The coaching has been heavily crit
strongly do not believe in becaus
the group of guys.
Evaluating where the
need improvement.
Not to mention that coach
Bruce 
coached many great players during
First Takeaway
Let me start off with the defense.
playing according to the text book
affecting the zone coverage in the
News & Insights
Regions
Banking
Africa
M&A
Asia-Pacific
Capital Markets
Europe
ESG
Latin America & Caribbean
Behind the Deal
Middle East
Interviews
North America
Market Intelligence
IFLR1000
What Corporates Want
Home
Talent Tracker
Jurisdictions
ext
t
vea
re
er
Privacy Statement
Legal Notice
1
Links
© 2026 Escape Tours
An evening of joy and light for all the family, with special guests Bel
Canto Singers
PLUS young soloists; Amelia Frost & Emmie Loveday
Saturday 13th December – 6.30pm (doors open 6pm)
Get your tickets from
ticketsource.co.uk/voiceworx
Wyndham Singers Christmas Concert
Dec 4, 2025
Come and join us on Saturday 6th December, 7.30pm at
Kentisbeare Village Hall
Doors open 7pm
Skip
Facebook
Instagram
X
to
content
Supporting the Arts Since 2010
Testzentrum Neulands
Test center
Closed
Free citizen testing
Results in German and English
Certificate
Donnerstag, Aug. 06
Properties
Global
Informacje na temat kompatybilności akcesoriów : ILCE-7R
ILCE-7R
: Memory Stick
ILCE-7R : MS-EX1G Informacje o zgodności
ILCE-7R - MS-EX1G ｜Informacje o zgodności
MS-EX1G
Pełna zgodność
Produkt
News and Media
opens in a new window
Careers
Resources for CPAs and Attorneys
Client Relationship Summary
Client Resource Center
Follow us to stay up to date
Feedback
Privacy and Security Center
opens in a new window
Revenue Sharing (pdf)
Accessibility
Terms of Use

_TASK DESCRIPTION_
Find "Revenue Sharing (pdf)" in the material above; set down exactly the line holding it and every line after it, through the last, and no others.

_FINISHED TASK_
Revenue Sharing (pdf)
Accessibility
Terms of Use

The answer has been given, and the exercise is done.